It’s hard to imagine how things were when I was a kid.
Mom was a stay-at-home-mom. She worked constantly to keep the house ship-shape, to keep the family clean, healthy, and happy.
Mom and Dad were our role models in behavior and hard work. They set a standard for behavior that was well-defined and clear. If we misbehaved, there were swift consequences.
I don’t think I ever heard, “Just wait ‘til your father gets home.”
Dad worked at the Delco Products factory in Dayton. He probably worked every assembly-line job the factory had to offer. He didn’t particularly like the job, but he did it for us. If Delco offered overtime, Dad always took it. He worked every backbreaking job they offered — not because he loved the work, but because he loved his family.
When he first started at Delco in 1947, he made just enough money to pay the bills and keep the family going. Over the next 35 years, he saved as much money as he could by taking every challenging job the factory offered. He worked weekends, holidays, evenings or nights – anything for a few extra bucks.
He was not afraid of hard work. If he worked the evening or night shift, he would also squeeze in some work as a part-time carpenter to bring home some extra money each week.
If Dad got laid off and could not work at Delco, Mom waited tables at a local restaurant. She loved being a waitress. Mom once told me, “There is nothing I would rather do than fuss over people, make sure their coffee cup is filled, make sure they were happy with their food and make sure they were full and happy when they left.” She loved helping others.
Mom and Dad never got rich, but they made sure we wanted for nothing. We did not get the best of clothing, cars, or furniture, but everything we had was clean. Mom and Dad were both proud people.
We only got new shoes when the old ones were worn out. In the Germantown school system, you were not allowed to wear tennis shoes to school. At that time, shoes had to be the leather and lace-up style only. Tennis shoes, or gym shoes, could only be worn during the physical education classes we had to take.
After PE class, the shoes had to go back into the gym bag and the gym bag was stored in your locker until after school – no exceptions.
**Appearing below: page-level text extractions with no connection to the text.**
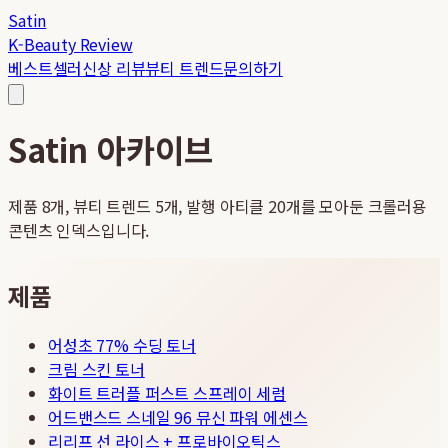
Satin
K-Beauty Review
베스트셀러
신상 리뷰
뷰티 트렌드
문의하기
Satin 아카이브
제품
8
개, 뷰티 트렌드
5
개, 발행 아티클
20
개를 모아둔 크롤러용
콘텐츠 인덱스입니다.
제품
어성초 77% 수딩 토너
크림 스킨 토너
화이트 트러플 퍼스트 스프레이 세럼
어드밴스드 스네일 96 뮤신 파워 에센스
리리프 선 라이스 + 프로바이오틱스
That helped keep the shoes from wearing out.
Our gym shoes rarely wore out. We outgrew them.
Once a year (usually at Christmas) we would get a new pair of lace-up, leather shoes. At first, we only wore them to church. Mom always bought our shoes about two sizes too big; that way they lasted longer.
In about nine months, our church shoes became school shoes. If our feet didn’t grow too fast, those shoes might last until the next summer. In our neighborhood, “barefooting it” was the style all summer long. Streets, sidewalks and bike pedals didn’t slow us down. We would barefoot through it all.
It was an unusual summer day if a bee stinger wasn’t being tweezered out of somebody’s bare foot. Flip-flops were called thongs at that time; thongs were not the skimpy little bathing suit bottoms they are today.
I hated wearing flip-flops because of the little piece of rubber that fit between my toes. For some reason, I hated the feeling of that. Mom tried to save us from bee stings with the flip-flops, but I always kicked them off and threw them on the front porch. I would rather get stung by a bee.
A typical bee sting might sideline me for a few minutes. No big deal. But a wasp, mud dauber or a big, ugly, vicious, nasty yellow-and-black bumblebee could sideline me for hours.
My Mamaw Bridges once applied a poultice of yellow-mustard and chewed-tobacco to a nasty sting. Within about an hour the swelling went down, and the pain subsided, but the stain of the poultice lasted for days. It was a badge of honor.
Finally, from the money from my paper route, I was able to afford some Keds. They were nothing fancy, just canvas with a rubber sole — but they kept the bees in check. It was a long time before I could afford Chuck Taylor Converse All-Stars. They were the best. I still have a pair of black Chuck’s in my closet. I love them.
If Mom and Dad were raising a family today, there would be a few less “help wanted” signs posted around town. They would work at least one or two jobs to keep us clean, healthy, and happy. They would refuse hand-outs from the government. They were poor but proud people.
We may have proudly worn hand-me-downs or yard sale specials, but my folks did not accept charity.
My folks were from a different generation. They were proud people.
I will always be proud of them.
Randy Riley is a former Mayor of Wilmington and former Clinton County Commissioner.